* Exercise prompt:
This exercise asks for an exact copy of every entry below, with pictures omitted.

=== Data supplied ===

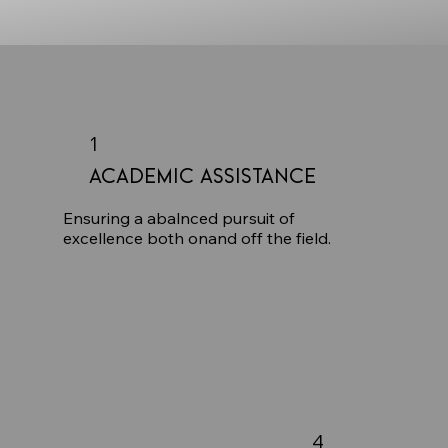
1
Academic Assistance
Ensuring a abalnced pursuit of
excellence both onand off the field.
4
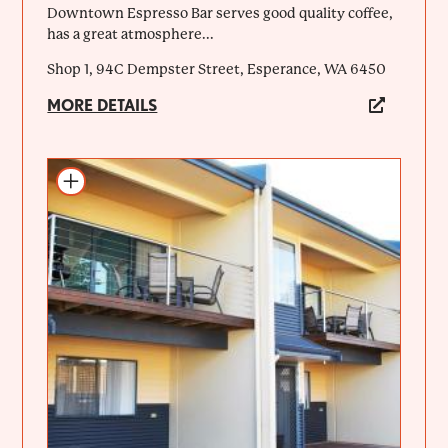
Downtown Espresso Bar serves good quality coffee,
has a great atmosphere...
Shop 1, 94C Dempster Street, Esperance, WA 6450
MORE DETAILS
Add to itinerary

===

* Expected answer:
1
Academic Assistance
Ensuring a abalnced pursuit of
excellence both onand off the field.
4
Downtown Espresso Bar serves good quality coffee,
has a great atmosphere...
Shop 1, 94C Dempster Street, Esperance, WA 6450
MORE DETAILS
Add to itinerary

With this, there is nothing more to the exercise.